Here's the thing: There's absolutely nothing wrong with using those days. They're yours. You have a right to them. In fact, by not using them, the average person donates $561 to their employer each year. That's your money!



And that's why feeling badly about taking them is like feeling badly about eating the fries that come with the burger you ordered. Eat those dang fries.

2. You're Saving Them "Just in Case"

I used to hoard my PTO just in case I needed it all near the end of the year. After all, you never know when someone will invite you on an all expenses paid trip, you know?

I'll let you in on a secret, though. I ended up never using them. Each time I moved onto my next job, I left almost all of them behind. Sure, I got paid out once. But the other times? They were just gone.

It makes sense to save them when you know of events you'll need to use them for--holidays, weddings, binge watching the new season of Queer Eye. But if you have some left over, what are you saving those for?

So, get out your calendar and start scheduling out any unused (and unspoken for) days. Make a plan for them. And sure, if you want to save a few for peace of mind, I'll allow it.

3. There's Too Much Work

The truth: Either you have poor time management skills, or there's an unreasonable amount of work on your plate.
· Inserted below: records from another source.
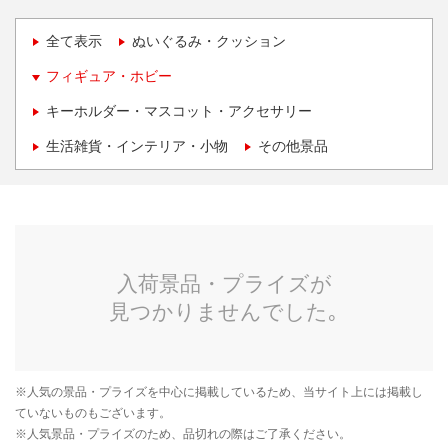
全て表示
ぬいぐるみ・クッション
フィギュア・ホビー
キーホルダー・マスコット・アクセサリー
生活雑貨・インテリア・小物
その他景品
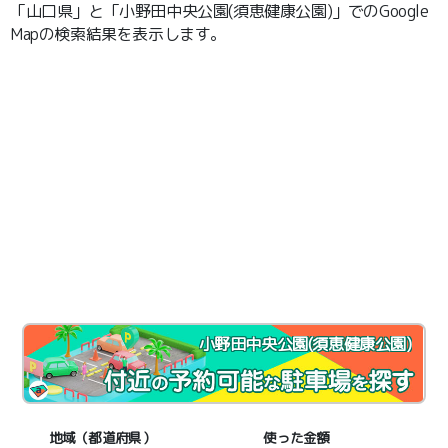
「山口県」と「小野田中央公園(須恵健康公園)」でのGoogle
Mapの検索結果を表示します。
小野田中央公園(須恵健康公園)
地域（都道府県）
使った金額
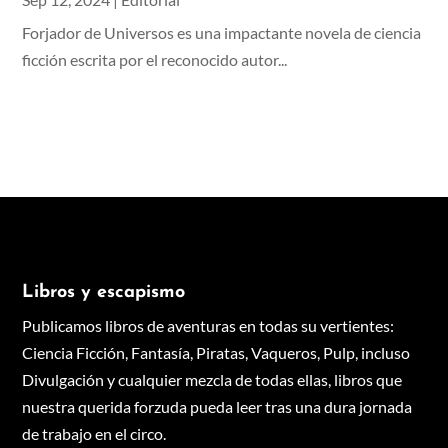
Forjador de Universos es una impactante novela de ciencia
ficción escrita por el reconocido autor...
Libros y escapismo
Publicamos libros de aventuras en todas su vertientes:
Ciencia Ficción, Fantasía, Piratas, Vaqueros, Pulp, incluso
Divulgación y cualquier mezcla de todas ellas, libros q
ue
nuestra querida forzuda pueda leer tras una dura jornada
de trabajo en el circo.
Take a hard, objective look at yourself. Could it possibly the former? If yes, it's time to get your act together and figure out how to be more productive. Not just for the sake of your vacation days, but also so you can be a badass employee.



If it's the latter reason, though, then you need to have a conversation with your manager. Everyone in your company should be able to take time off without everything falling to pieces. If your team can't do this, something's wrong.
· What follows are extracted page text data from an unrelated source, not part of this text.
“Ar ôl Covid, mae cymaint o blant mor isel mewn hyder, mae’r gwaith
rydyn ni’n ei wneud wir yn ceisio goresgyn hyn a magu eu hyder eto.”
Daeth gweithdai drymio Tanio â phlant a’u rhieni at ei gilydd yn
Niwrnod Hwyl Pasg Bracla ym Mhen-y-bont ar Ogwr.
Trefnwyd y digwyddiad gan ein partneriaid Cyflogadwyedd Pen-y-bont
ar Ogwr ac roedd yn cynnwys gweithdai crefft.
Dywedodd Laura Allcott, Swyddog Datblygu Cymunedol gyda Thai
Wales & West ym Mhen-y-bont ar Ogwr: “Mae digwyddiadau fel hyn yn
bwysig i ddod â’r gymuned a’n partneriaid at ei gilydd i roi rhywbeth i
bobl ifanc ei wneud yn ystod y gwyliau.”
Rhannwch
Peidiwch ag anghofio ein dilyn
(And if you need help having that conversation, this article's a good place to start.)

4. Vacation's Too Expensive

I know--from transportation, to lodging, to meals, traveling can be expensive. But no one ever said you had to go away. You don't have to buy flights, pay for a hotel, and spend $25 on every meal. There are ways to make vacation cheaper, like going to places where you can stay with friends or taking shorter day trips.

There's also this lovely little thing called a staycation where you can sit on your front porch with a book all day. Or spend a ridiculous--but necessary--amount of time at Target. Or stay in your pajamas with your eyes glued to the TV (hint: This is where that Queer Eye marathon comes in).
 



There's no rule that says your days off must be spent at an all-inclusive Caribbean resort. A break from work is a break from work, no matter where it is or what you're doing.

And yes--you should be mindful about when you're asking for time off. Requesting to be our for a week starting tomorrow isn't very considerate, nor is taking time off smack dab in the middle of your department's busy time. But that doesn't mean you shouldn't take it at all.

So, go on. Figure out whatever it is you need to do to banish these excuses from your life and use those days. I feel fairly confident in saying that you won't regret it. (But if you do, it isn't my fault).